Fiberglass has many favorable biomechanical properties including its strength, weight, and radiolucency [9-14]. A biomechanical study examined the properties of fiberglass cast material in comparison to plaster of Paris cast material [11]. They determined fiberglass load to failure was approximately 180 N while plaster of Paris was drastically weaker with load to failure approximately 20 N per layer of cast material. The same study also assessed the radiolucent properties of fiberglass in comparison to plaster of Paris and determined that fiberglass was more radiolucent, absorbing only half as much radiation as plaster of Paris. An additional study determined that fiberglass casts were approximately 40% lighter than plaster of Paris casts [10]. Another study of military troops that were casted with either fiberglass or plaster of Paris material showed that patients in the fiberglass group were more comfortable, able to better achieve activities-of-daily living, and felt the cast was lighter. The cost was also similar between the two groups [9].

New techniques have been developed that combine plaster and fiberglass (hybrid cast) in efforts to harness the best properties of both materials [10,15]. This cast provides a stronger and lighter cast than a pure plaster of Paris cast [10]. The plaster layer is applied first and allows for more molding in comparison to fiberglass [10,16]. Hybrid casts are used today in special clinical situations, but are not used routinely.

Additional interest has focused on techniques to improve strength of fiberglass casts [17,18]. One study compared six different synthetic cast materials from multiple different companies at different time points and found various differences in strength amongst the groups [17]. Another study assessed the strength of two-, three-, four-, and five-inch width fiberglass [18]. They found that five-inch width fiberglass produced the strongest cast. However, the study did not assess for casts thickness or normalize between the groups which ultimately questions the validity of the study.

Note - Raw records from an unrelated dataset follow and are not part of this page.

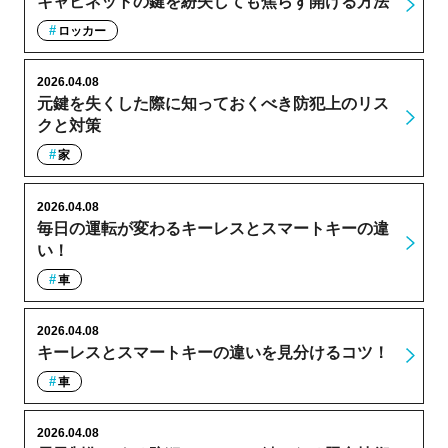
キャビネットの鍵を紛失しても焦らず開ける方法
ロッカー
2026.04.08
元鍵を失くした際に知っておくべき防犯上のリス
クと対策
家
2026.04.08
毎日の運転が変わるキーレスとスマートキーの違
い！
車
2026.04.08
キーレスとスマートキーの違いを見分けるコツ！
車
2026.04.08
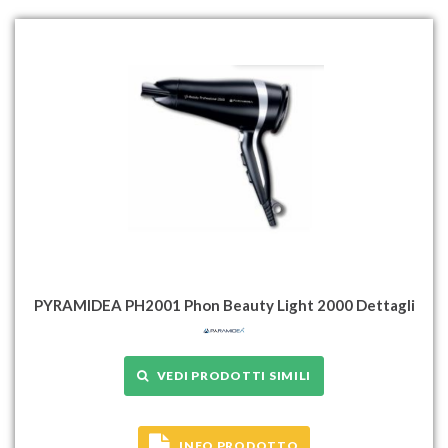
PYRAMIDEA PH2001 Phon Beauty Light 2000 Dettagli
VEDI PRODOTTI SIMILI
INFO PRODOTTO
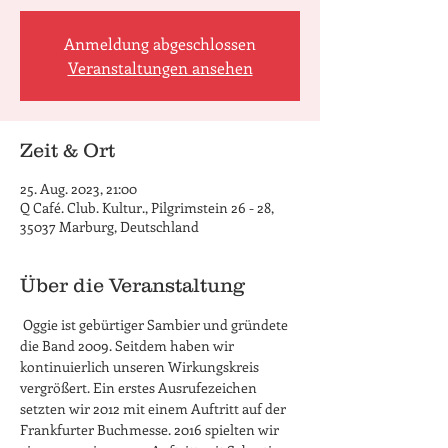
Anmeldung abgeschlossen
Veranstaltungen ansehen
Zeit & Ort
25. Aug. 2023, 21:00
Q Café. Club. Kultur., Pilgrimstein 26 - 28,
35037 Marburg, Deutschland
Über die Veranstaltung
 Oggie ist gebürtiger Sambier und gründete 
die Band 2009. Seitdem haben wir 
kontinuierlich unseren Wirkungskreis 
vergrößert. Ein erstes Ausrufezeichen 
setzten wir 2012 mit einem Auftritt auf der 
Frankfurter Buchmesse. 2016 spielten wir 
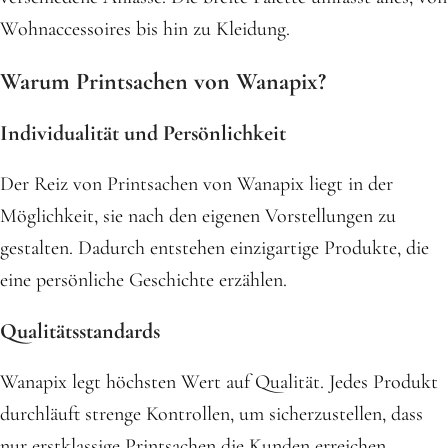
Wohnaccessoires bis hin zu Kleidung.
Warum Printsachen von Wanapix?
Individualität und Persönlichkeit
Der Reiz von Printsachen von Wanapix liegt in der
Möglichkeit, sie nach den eigenen Vorstellungen zu
gestalten. Dadurch entstehen einzigartige Produkte, die
eine persönliche Geschichte erzählen.
Qualitätsstandards
Wanapix legt höchsten Wert auf Qualität. Jedes Produkt
durchläuft strenge Kontrollen, um sicherzustellen, dass
nur erstklassige Printsachen die Kunden erreichen.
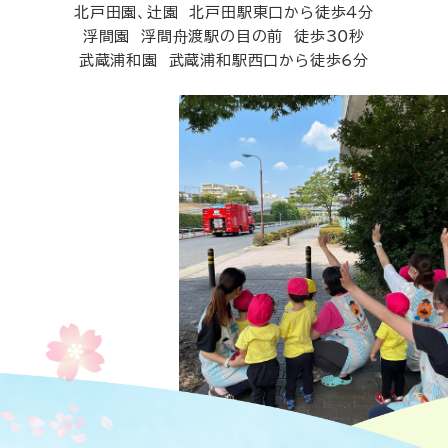
北戸田園、辻園 北戸田駅東口から徒歩4分
浮間園 浮間舟渡駅の目の前 徒歩30秒
武蔵浦和園 武蔵浦和駅西口から徒歩6分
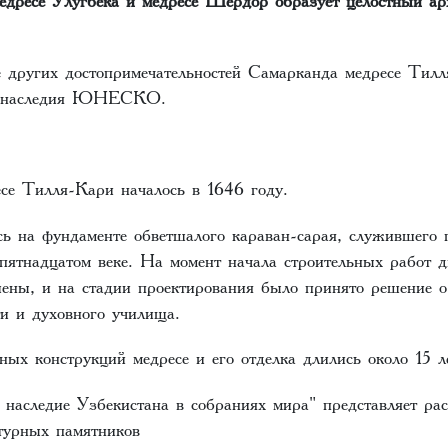
е других достопримечательностей Самарканда медресе Тилл
о наследия ЮНЕСКО.
есе Тилля-Кари началось в 1646 году.
сь на фундаменте обветшалого караван-сарая, служившего
 пятнадцатом веке. На момент начала строительных работ д
ены, и на стадии проектирования было принято решение о
и и духовного училища.
ных конструкций медресе и его отделка длились около 15 л
 наследие Узбекистана в собраниях мира" представляет ра
ктурных памятников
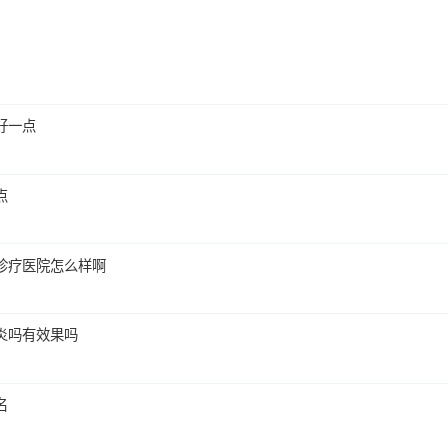
好一点
点
诊疗医院怎么样啊
炎吗有效果吗
名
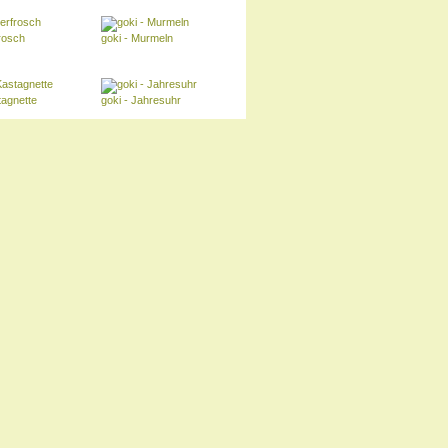
rosch
goki - Murmeln
tagnette
goki - Jahresuhr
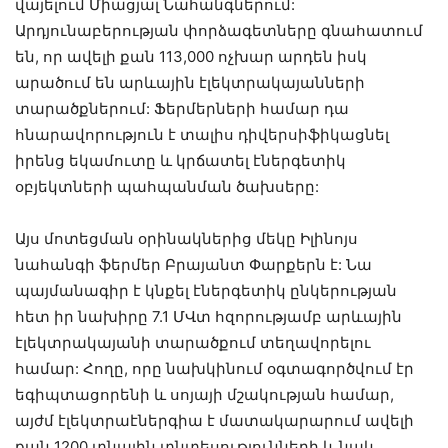
վայելում Միացյալ Նահանգներում:
Արդյունաբերության փորձագետները գնահատում
են, որ ավելի քան 113,000 ոչխար արդեն իսկ
արածում են արևային էլեկտրակայանների
տարածքներում: Ֆերմերների համար դա
հնարավորություն է տալիս դիվերսիֆիկացնել
իրենց եկամուտը և կրճատել էներգետիկ
օբյեկտների պահպանման ծախսերը:
Այս մոտեցման օրինակներից մեկը Իլինոյս
նահանգի ֆերմեր Բրայանտ Փարքերն է: Նա
պայմանագիր է կնքել էներգետիկ ընկերության
հետ իր նախիրը 7.1 ՄՎտ հզորությամբ արևային
էլեկտրակայանի տարածքում տեղավորելու
համար: Հողը, որը նախկինում օգտագործվում էր
եգիպտացորենի և սոյայի մշակության համար,
այժմ էլեկտրաէներգիա է մատակարարում ավելի
քան 1200 տնային տնտեսությունների և նաև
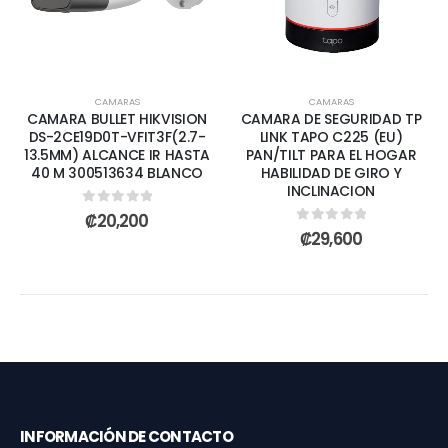
CAMARAS
CAMARAS
CAMARA BULLET HIKVISION
CAMARA DE SEGURIDAD TP
DS-2CE19D0T-VFIT3F(2.7-
LINK TAPO C225 (EU)
13.5MM) ALCANCE IR HASTA
PAN/TILT PARA EL HOGAR
40 M 300513634 BLANCO
HABILIDAD DE GIRO Y
INCLINACION
0
out of 5
₡
20,200
0
out of 5
₡
29,600
INFORMACIÓN DE CONTACTO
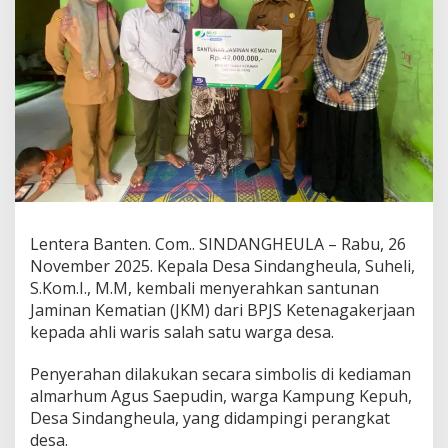
Lentera Banten. Com.. SINDANGHEULA – Rabu, 26
November 2025. Kepala Desa Sindangheula, Suheli,
S.Kom.I., M.M, kembali menyerahkan santunan
Jaminan Kematian (JKM) dari BPJS Ketenagakerjaan
kepada ahli waris salah satu warga desa.
Penyerahan dilakukan secara simbolis di kediaman
almarhum Agus Saepudin, warga Kampung Kepuh,
Desa Sindangheula, yang didampingi perangkat
desa.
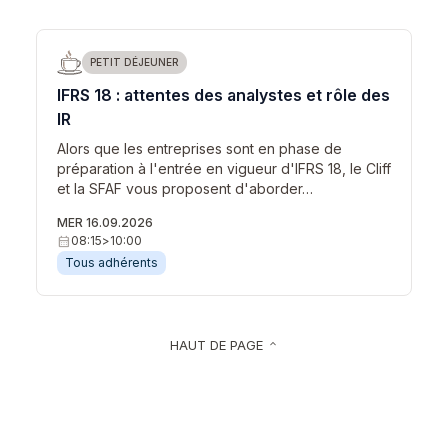
PETIT DÉJEUNER
IFRS 18 : attentes des analystes et rôle des
IR
Alors que les entreprises sont en phase de
préparation à l'entrée en vigueur d'IFRS 18, le Cliff
et la SFAF vous proposent d'aborder…
MER 16.09.2026
calendar_month
08:15
>
10:00
Tous adhérents
HAUT DE PAGE
keyboard_arrow_up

The figure-of-eight wrapping technique is popular amongst cast technicians and teaching hospitals. The figure-of-eight wrapping technique consists of interdigitating the fiberglass at approximately 45 degree angles. This method is time consuming and tedious. Historically, this technique was assumed to provide additional strength to the cast construct; however, to the best of our knowledge, there are not any biomechanical assessments comparing the figure-of-eight technique to the spiral technique.

This study compared the biomechanical properties of the figure-of-eight wrapping technique to the spiral wrapping technique. Our results demonstrate that both techniques provide similar load to failure and stiffness. Interestingly, the figure-of-eight casts were slightly thicker than the spiral wrapping group (0.3 mm). This small difference in thickness attributed to approximately 9% increase in cast strength.

The primary limitation of this study is that it is a biomechanical study, and its translation to clinical practice is not guaranteed.

Conclusions

While fiberglass casts are currently the gold standard and are stronger than many other cast material, they still fail. Increasing cast thickness improves strength; however, figure-of-eight and spiral wrapping techniques convey similar biomechanical properties. Further research is needed to improve cast strength and prevent early cast breakdown.